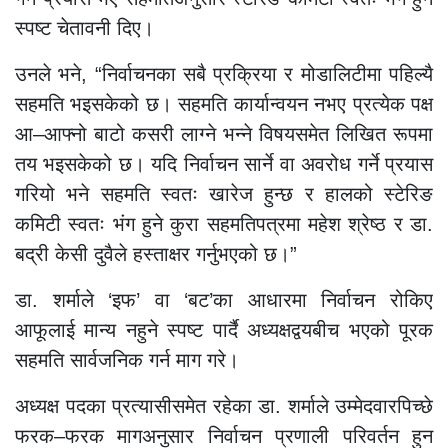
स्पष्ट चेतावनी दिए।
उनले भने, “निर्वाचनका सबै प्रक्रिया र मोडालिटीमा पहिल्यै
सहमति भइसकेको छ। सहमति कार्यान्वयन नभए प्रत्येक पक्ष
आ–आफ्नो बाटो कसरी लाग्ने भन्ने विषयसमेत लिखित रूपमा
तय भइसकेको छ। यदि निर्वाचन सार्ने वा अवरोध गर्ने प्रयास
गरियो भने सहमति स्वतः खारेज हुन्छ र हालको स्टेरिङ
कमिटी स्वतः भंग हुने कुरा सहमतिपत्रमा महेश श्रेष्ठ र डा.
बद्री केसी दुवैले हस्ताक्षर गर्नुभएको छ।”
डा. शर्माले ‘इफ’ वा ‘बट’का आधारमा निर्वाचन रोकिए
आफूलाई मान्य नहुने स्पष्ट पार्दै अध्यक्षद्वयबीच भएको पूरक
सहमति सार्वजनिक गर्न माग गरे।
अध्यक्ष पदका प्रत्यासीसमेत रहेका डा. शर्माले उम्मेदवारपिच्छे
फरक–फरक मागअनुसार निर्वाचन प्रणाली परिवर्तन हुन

========================

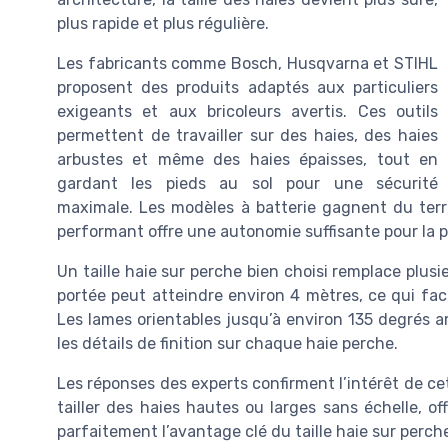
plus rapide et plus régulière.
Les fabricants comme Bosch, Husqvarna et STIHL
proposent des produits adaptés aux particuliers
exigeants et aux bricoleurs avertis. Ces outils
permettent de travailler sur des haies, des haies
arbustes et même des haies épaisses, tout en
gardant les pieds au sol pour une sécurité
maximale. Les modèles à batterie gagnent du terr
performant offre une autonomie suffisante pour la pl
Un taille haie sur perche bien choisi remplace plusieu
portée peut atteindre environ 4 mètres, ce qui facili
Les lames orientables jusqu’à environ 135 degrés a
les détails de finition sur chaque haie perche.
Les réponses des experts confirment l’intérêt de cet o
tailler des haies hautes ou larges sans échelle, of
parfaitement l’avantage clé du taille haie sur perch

========================

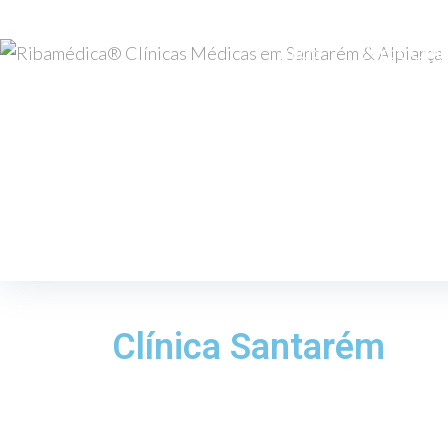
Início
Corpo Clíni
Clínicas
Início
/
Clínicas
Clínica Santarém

========================

(Work instructions): What is needed is an exact copy of the lines above, from the one containing "सहमति भइसकेको छ।" through the one containing "बद्री केसी दुवैले", with nothing added.

(Task answer):
सहमति भइसकेको छ। सहमति कार्यान्वयन नभए प्रत्येक पक्ष
आ–आफ्नो बाटो कसरी लाग्ने भन्ने विषयसमेत लिखित रूपमा
तय भइसकेको छ। यदि निर्वाचन सार्ने वा अवरोध गर्ने प्रयास
गरियो भने सहमति स्वतः खारेज हुन्छ र हालको स्टेरिङ
कमिटी स्वतः भंग हुने कुरा सहमतिपत्रमा महेश श्रेष्ठ र डा.
बद्री केसी दुवैले हस्ताक्षर गर्नुभएको छ।”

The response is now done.